If the miracles of GPS do not deceive us, we will make landfall this afternoon, expecting our first sighting at Cabo Pilar in about five hours. Then into the labyrinth that guards the western reaches of the Strait of Magellan by nightfall. Morning should have us past Cape Froward and turning north to where Punta Arenas awaits by afternoon. Inshallah.
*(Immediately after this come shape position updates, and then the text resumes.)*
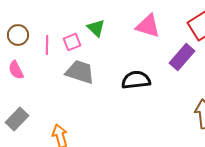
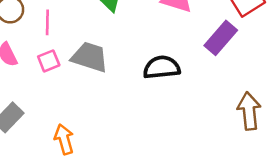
pink square: (72, 42) -> (49, 61), moved

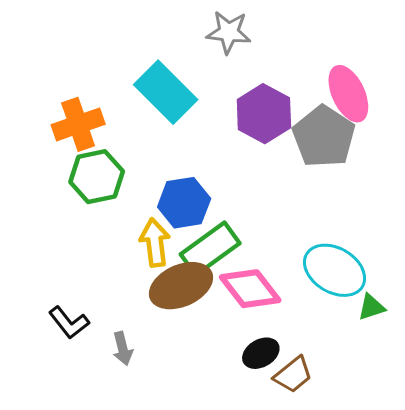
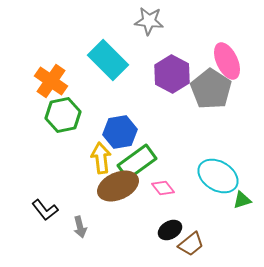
orange cross: (78, 124) -> (51, 81), turned -36
pink diamond: (250, 289) -> (163, 188), size x0.6

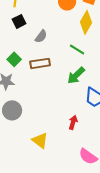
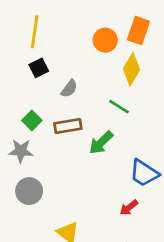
green arrow: (76, 75) -> (101, 143), moved
red arrow: (73, 122) -> (129, 208), moved, turned -144

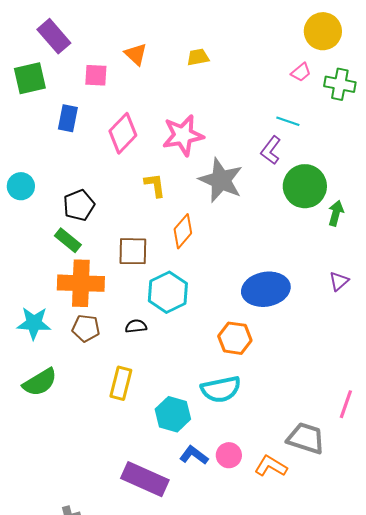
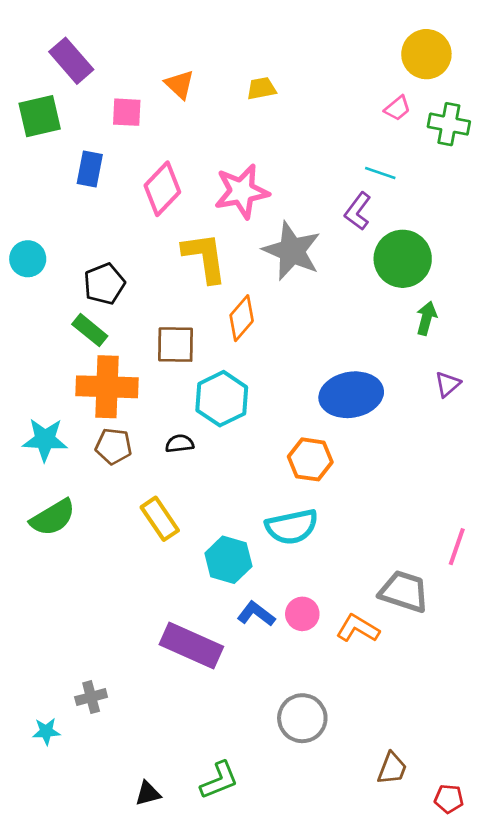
yellow L-shape: (155, 185) -> (205, 257), size x1.6
green arrow: (336, 213) -> (426, 318), moved
yellow rectangle: (121, 383) -> (160, 519), turned -48

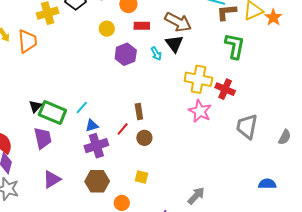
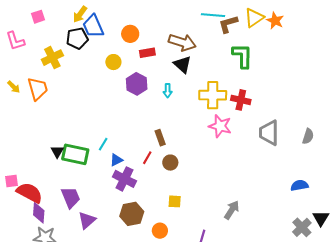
cyan arrow: (156, 54) -> (168, 91), moved, turned 40
purple trapezoid: (43, 138) -> (71, 197), moved
purple cross: (96, 146) -> (124, 179), turned -35

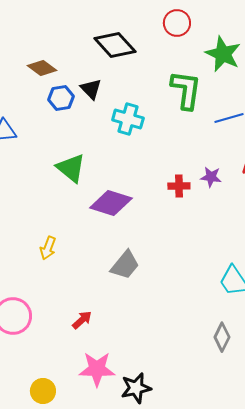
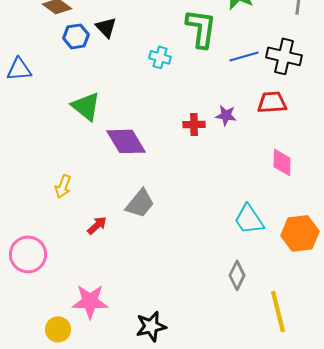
cyan cross: (128, 119) -> (160, 57), moved, size x0.7
purple diamond: (111, 203) -> (126, 141), turned 42
red arrow: (82, 320) -> (97, 225), moved
pink star: (97, 369) -> (90, 301), moved

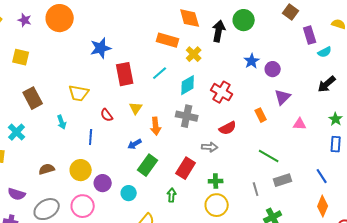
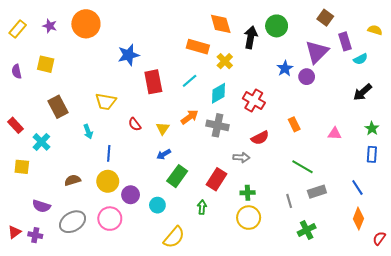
purple triangle: (283, 97) -> (317, 52), moved, size x1.4
yellow triangle: (136, 108) -> (163, 128), moved
orange arrow: (156, 126) -> (190, 117), moved, turned -120
blue line: (91, 137) -> (109, 153), moved

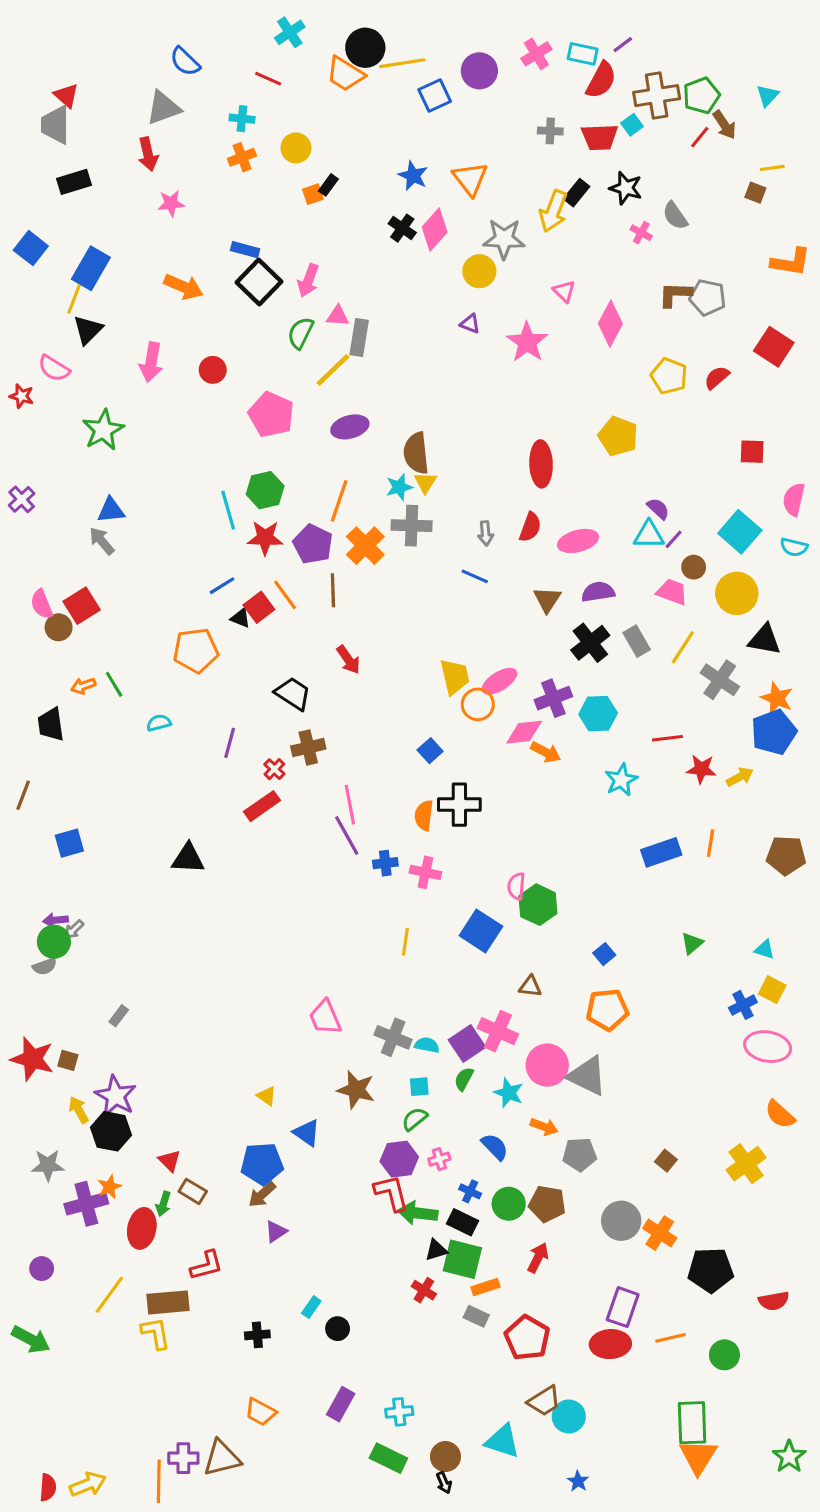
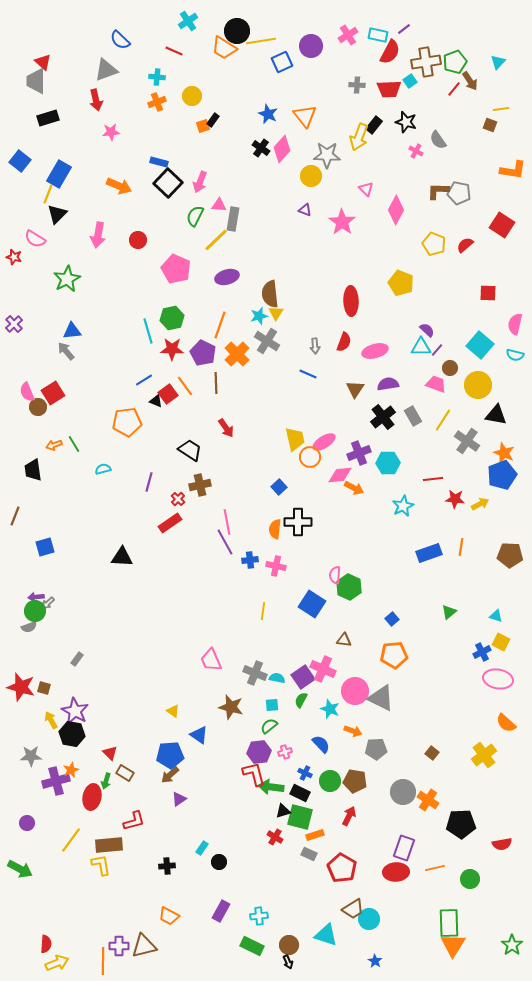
gray cross: (412, 526) -> (267, 341), turned 30
red semicircle: (48, 1487) -> (46, 944), moved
There are bets on the whiteboard as to when we will first spot land, and whose eye will spot it first. The anticipation of the first night ashore, tomorrow (again, inshallah), and the busyness that attends the end of any venture. Tying up loose ends, getting to work on those unavoidable end-of-cruise reports and bits of documentation for those who will have to deal with what we’ve built/broken. But also just a tinge of lingering in moments. Savoring a bite of Kim’s irresistible raspberry squares (“Oh yeah, I’m going to miss eating like this…”). Wondering what the Question of the Day will be on the whiteboard this morning (“What new thing did you learn today?”) Just exchanging passing howdies with a shipmate you’ve grown fond of, and thinking, “I’m going to miss them.”

A far-from-home Nazca (or Masked?) Booby caught a ride with us for a couple of days.

We’ve got another day or so of this anticipatory nostalgia before we step off, onto the promised dry land, and those bonds begin to dissolve, and the immediacy of the ship gives way to other things, begins to fade into memory. We’ll keep some of the promises we’ve made to keep in touch; others will be remembered only as vague intentions. Didn’t I know someone from northern Idaho? And who was it who had a boat in Wrangell?

But we’ll carry the tales of what we saw and did at sea (“I saw the coolest green flash ever off the coast of Patagonia…”). And maybe we’ll be back again, here, or half a world away, but together on a ship, this one or some other, with tales to tell what the crazy things we’ve seen and done since we last set sail together. Inshallah.